A few lines of perl could probably download a test post, strip out the bits that are expected to change and then calculate the size and compare it to the last run. You could even run such a test hourly and have it email you whenever there’s a change.
For people with respected, high-traffic blogs, this sort of monitoring makes sense.
February 13th, 2008 at 12:10 am
Those are good suggestions, MMMeeja. I think daily monitoring is good enough in most instances. After all you hope your security measures will deter most hackers.
August 26th, 2008 at 10:46 am
for this kind of sites, daily check is all u need
August 28th, 2008 at 11:56 am
Great tips there for checking intruders. I check my pages daily that is checked via a script.

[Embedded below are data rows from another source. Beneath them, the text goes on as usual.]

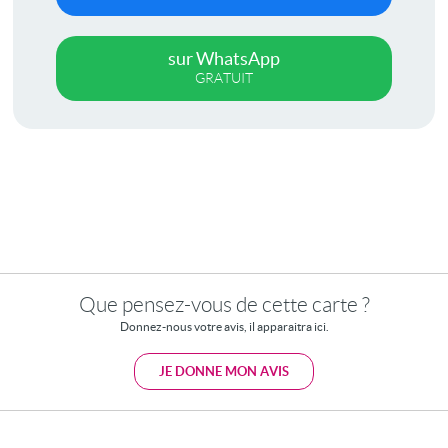
sur WhatsApp
GRATUIT
Que pensez-vous de cette carte ?
Donnez-nous votre avis, il apparaitra ici.
JE DONNE MON AVIS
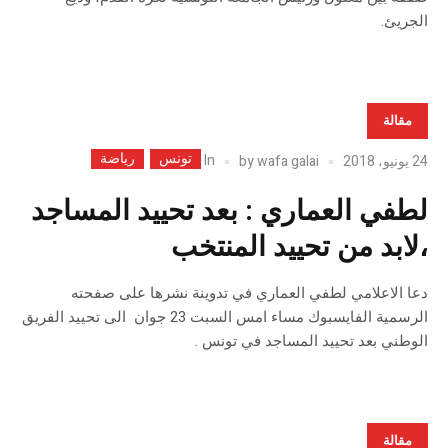
الجريئ.
مقالة
تونس
رياضة
In
24 يونيو، 2018
wafa galai
by
لطفي العماري : بعد تحييد المساجد
،لابد من تحييد المنتخب
دعا الاعلامي لطفي العماري في تدوينة نشرها على صفحته
الرسمية الفايسبوك مساء امس السبت 23 جوان الى تحييد الفريق
الوطني بعد تحييد المساجد في تونس .
مقالة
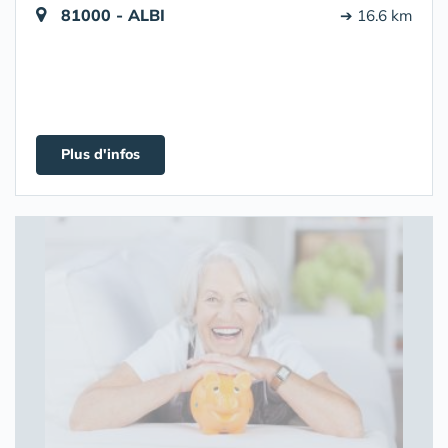
81000 - ALBI
➔ 16.6 km
Plus d'infos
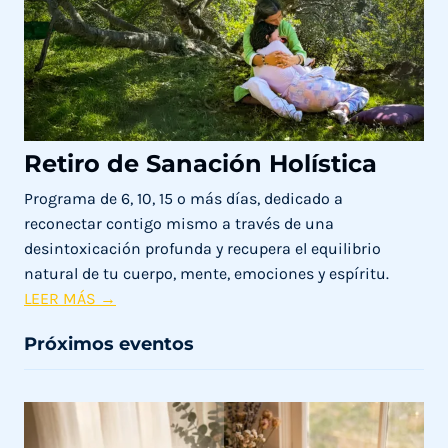
SE
EXPRESA
Retiro de Sanación Holística
Programa de 6, 10, 15 o más días, dedicado a
reconectar contigo mismo a través de una
desintoxicación profunda y recupera el equilibrio
natural de tu cuerpo, mente, emociones y espíritu.
R
LEER MÁS →
e
Próximos eventos
t
i
r
o
d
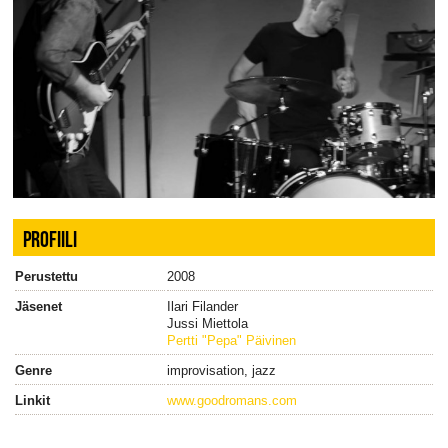
PROFIILI
Perustettu
2008
Jäsenet
Ilari Filander
Jussi Miettola
Pertti "Pepa" Päivinen
Genre
improvisation, jazz
Linkit
www.goodromans.com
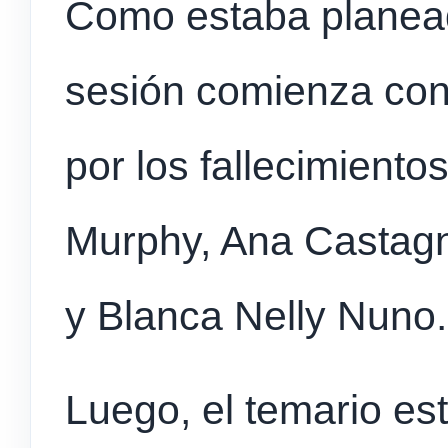
Como estaba planea
sesión comienza con 
por los fallecimient
Murphy, Ana Castagn
y Blanca Nelly Nuno.
Luego, el temario es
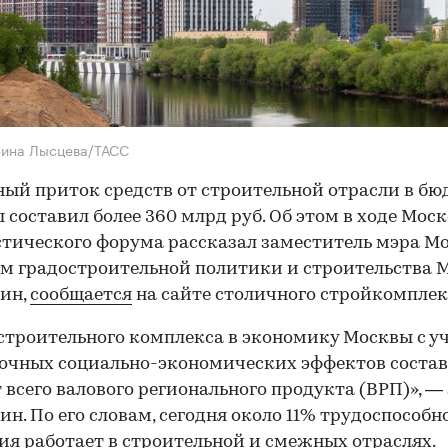
рина Лысцева/ТАСС
ый приток средств от строительной отрасли в б
 составил более 360 млрд руб. Об этом в ходе Мос
тического форума рассказал заместитель мэра М
м градостроительной политики и строительства 
ин,
сообщается
на сайте столичного стройкомплек
строительного комплекса в экономику Москвы с у
очных социально-экономических эффектов состав
т всего валового регионального продукта (ВРП)», —
ин. По его словам, сегодня около 11% трудоспособн
ия работает в строительной и смежных отраслях.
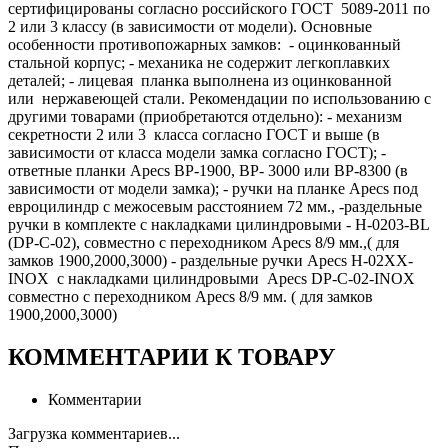
сертифицированы согласно российского ГОСТ 5089-2011 по
2 или 3 классу (в зависимости от модели). Основные
особенности противопожарных замков: - оцинкованный
стальной корпус; - механика не содержит легкоплавких
деталей; - лицевая планка выполнена из оцинкованной
или нержавеющей стали. Рекомендации по использованию с
другими товарами (приобретаются отдельно): - механизм
секретности 2 или 3 класса согласно ГОСТ и выше (в
зависимости от класса модели замка согласно ГОСТ); -
ответные планки Apecs BP-1900, BP- 3000 или BP-8300 (в
зависимости от модели замка); - ручки на планке Apecs под
евроцилиндр с межосевым расстоянием 72 мм., -раздельные
ручки в комплекте с накладками цилиндровыми - H-0203-BL
(DP-C-02), совместно с переходником Apecs 8/9 мм.,( для
замков 1900,2000,3000) - раздельные ручки Apecs H-02XX-
INOX с накладками цилиндровыми Apecs DP-C-02-INOX
совместно с переходником Apecs 8/9 мм. ( для замков
1900,2000,3000)
КОММЕНТАРИИ К ТОВАРУ
Комментарии
Загрузка комментариев...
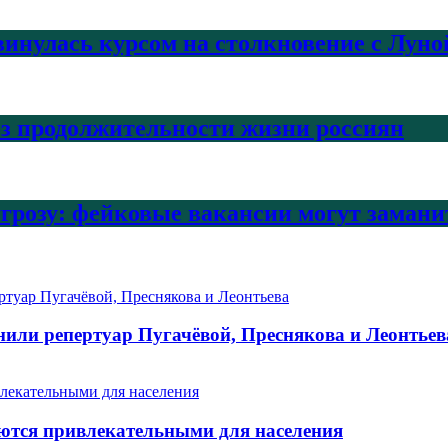
инулась курсом на столкновение с Луно
з продолжительности жизни россиян
угрозу: фейковые вакансии могут заман
нили репертуар Пугачёвой, Преснякова и Леонтьев
таются привлекательными для населения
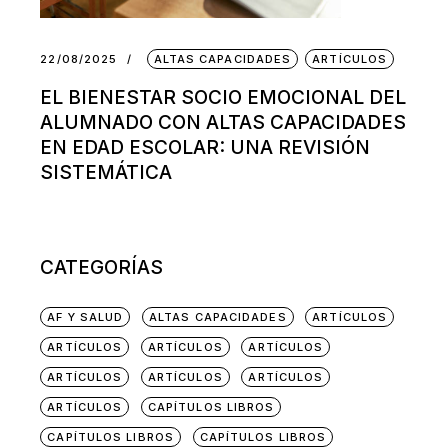
22/08/2025
ALTAS CAPACIDADES
ARTÍCULOS
EL BIENESTAR SOCIO EMOCIONAL DEL
ALUMNADO CON ALTAS CAPACIDADES
EN EDAD ESCOLAR: UNA REVISIÓN
SISTEMÁTICA
CATEGORÍAS
AF Y SALUD
ALTAS CAPACIDADES
ARTÍCULOS
ARTÍCULOS
ARTÍCULOS
ARTÍCULOS
ARTÍCULOS
ARTÍCULOS
ARTÍCULOS
ARTÍCULOS
CAPÍTULOS LIBROS
CAPÍTULOS LIBROS
CAPÍTULOS LIBROS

September 14th, 2008 at 7:53 am
After upgrading to 2.6.1, I came to know that i need to upgrade to 2.6.2 again. What the heck is that and why? because someone can re-generate a password through some existing username and wordpress team even didn’t know this. I am worried and am going to try Drupal as well.
September 25th, 2008 at 3:13 am
I thought that 2.6.1 was secure – I only read this a few days ago as well – oh well, time to upgrade again.

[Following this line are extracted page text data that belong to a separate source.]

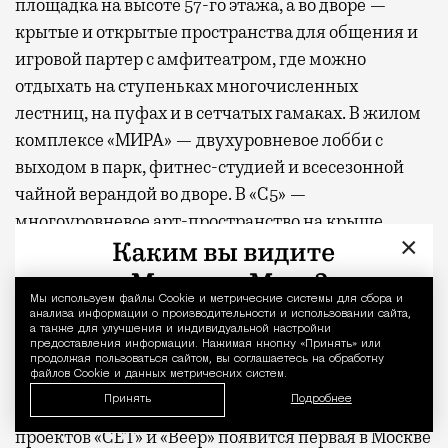
площадка на высоте 57-го этажа, а во дворе —
крытые и открытые пространства для общения и
игровой партер с амфитеатром, где можно
отдыхать на ступеньках многочисленных
лестниц, на пуфах и в сетчатых гамаках. В жилом
комплексе «МИРА» — двухуровневое лобби с
выходом в парк, фитнес-студией и всесезонной
чайной верандой во дворе. В «С5» —
многоуровневое арт-пространство на крыше,
×
переговорные, студия йоги и отдельно стоящий
ресторан авторской кухни. В новом премиальном
проекте MR, клубном доме «26 ПАРКВЬЮ», на
Мы используем файлы Сookie и метрические системы для сбора и
Уведомление 
анализа информации о производительности и использовании сайта,
первых этажах предусмотрены уютные
а также для улучшения и индивидуальной настройки
предоставления информации. Нажимая кнопку «Принять» или
пространства для отдыха и деловых встреч, а в
продолжая пользоваться сайтом, вы соглашаетесь на обработку
файлов Cookie и данных метрических систем.
закрытом дворе — фитнес-зоны и места для
Принять
Подробнее
занятий йогой на свежем воздухе. В составе
проектов «СЕТ» и «Веер»
появится
первая в Москве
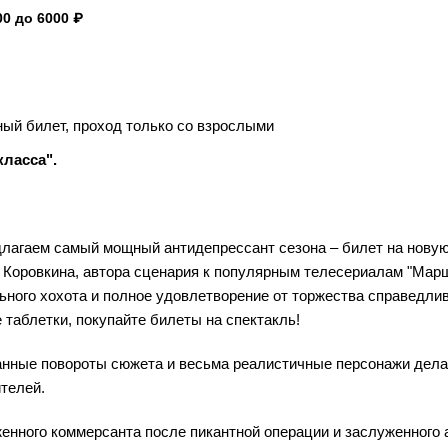
0 до 6000 ₽
ый билет, проход только со взрослыми
класса".
едлагаем самый мощный антидепрессант сезона – билет на нову
а Коровкина, автора сценария к популярным телесериалам "Мар
ельного хохота и полное удовлетворение от торжества справедли
е таблетки, покупайте билеты на спектакль!
данные повороты сюжета и весьма реалистичные персонажи дел
ителей.
енного коммерсанта после пикантной операции и заслуженного 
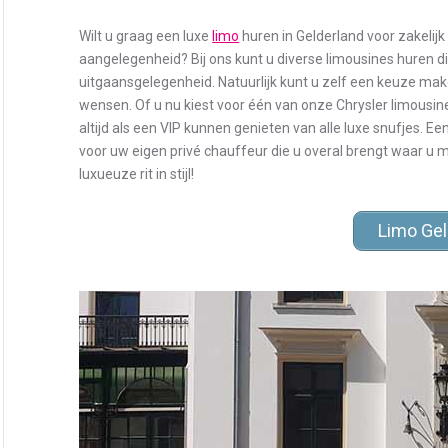
Wilt u graag een luxe
limo
huren in Gelderland voor zakelijk
aangelegenheid? Bij ons kunt u diverse limousines huren d
uitgaansgelegenheid. Natuurlijk kunt u zelf een keuze make
wensen. Of u nu kiest voor één van onze Chrysler limousin
altijd als een VIP kunnen genieten van alle luxe snufjes. Ee
voor uw eigen privé chauffeur die u overal brengt waar u 
luxueuze rit in stijl!
Limo Gel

November 28th, 2008 at 7:09 pm
Last time my wordpress blog was nearly hacked.I found out the hacker was hacking for my premium themes.They were not very good and leaved down some traces
February 6th, 2009 at 12:12 pm
Great suggestions! Hackers are as annoying as spammers and we all need to protect our sites. We work hard for what we have, it is a shame that we have to worry about these things.
Thanks for the post.
March 4th, 2009 at 8:08 am
We check our visitors daily, but in line with the comment above, we also hate the thought of having to worry about spammers & hackers.
March 12th, 2009 at 8:33 am
I am concerned and afraid to see a strange name in my domain panel which I didn’t even know. Right now, I have initiated a trouble ticket to my host but I have a lot of domains hosted there and all of them are wordpress blogs. I think someone has broken into my panel and have done some weird stuff but I am unable to locate it. Thanks for your post though but I am very afraid at the moment.

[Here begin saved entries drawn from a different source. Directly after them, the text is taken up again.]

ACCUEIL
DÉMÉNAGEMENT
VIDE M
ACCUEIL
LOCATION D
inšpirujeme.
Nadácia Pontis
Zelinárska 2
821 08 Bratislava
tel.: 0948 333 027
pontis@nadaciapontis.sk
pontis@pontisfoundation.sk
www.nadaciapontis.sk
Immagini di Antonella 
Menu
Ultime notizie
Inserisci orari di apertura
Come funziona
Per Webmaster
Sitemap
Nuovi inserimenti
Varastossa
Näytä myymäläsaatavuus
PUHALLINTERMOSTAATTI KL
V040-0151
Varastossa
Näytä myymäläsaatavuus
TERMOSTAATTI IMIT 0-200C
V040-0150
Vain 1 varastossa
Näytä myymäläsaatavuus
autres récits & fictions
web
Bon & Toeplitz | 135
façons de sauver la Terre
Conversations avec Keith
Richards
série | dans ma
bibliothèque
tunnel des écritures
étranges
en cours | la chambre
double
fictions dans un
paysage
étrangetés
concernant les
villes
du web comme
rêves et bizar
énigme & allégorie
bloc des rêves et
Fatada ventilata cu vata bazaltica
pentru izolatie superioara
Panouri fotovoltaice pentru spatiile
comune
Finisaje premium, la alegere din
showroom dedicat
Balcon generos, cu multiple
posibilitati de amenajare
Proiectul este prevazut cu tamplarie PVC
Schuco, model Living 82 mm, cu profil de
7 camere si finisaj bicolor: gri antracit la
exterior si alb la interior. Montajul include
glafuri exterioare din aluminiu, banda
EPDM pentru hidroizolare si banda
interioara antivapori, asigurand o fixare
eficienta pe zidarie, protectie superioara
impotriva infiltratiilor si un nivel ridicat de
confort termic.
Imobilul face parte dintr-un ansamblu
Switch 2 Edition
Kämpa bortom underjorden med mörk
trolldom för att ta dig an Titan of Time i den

March 17th, 2009 at 1:55 pm
I think we should take all available security measure to save ourselves on wordpress blogs. Especially if we have a lot of traffic then we can’t survive without these special security measures. I read a lot of snippets on security daily to save myself. I have a lot of blogs and it is not easy to watch them all.
March 22nd, 2009 at 2:30 pm
Our blog is slowly beginning to gain traction, and hackers is something which we are becoming increasingly concerned about. Our hosting company have told us that this should not be too much of an issue though, but you can never be too sure.
April 3rd, 2009 at 12:19 am
Nice post,
We must be aware that people outhere try to get benefits from our blogs which have real high traffics.
This article shows simple way to overcome such problem.
I guess everybody agrees with me, right?
April 9th, 2009 at 1:05 am
A few lines of perl could probably download a test post, strip out the bits that are expected to change and then calculate the size and compare it to the last run. You could even run such a test hourly and have it email you whenever there’s a change.
May 6th, 2009 at 3:19 am
Seriously though, they knew. I was a Monitoring Operator for years and you can tell.
1. The system would have stopped sending daily test signals. There was their first clue.
2. They would have received some sort of panel tamper when you removed the system.
3. They definitely would have received a communication trouble.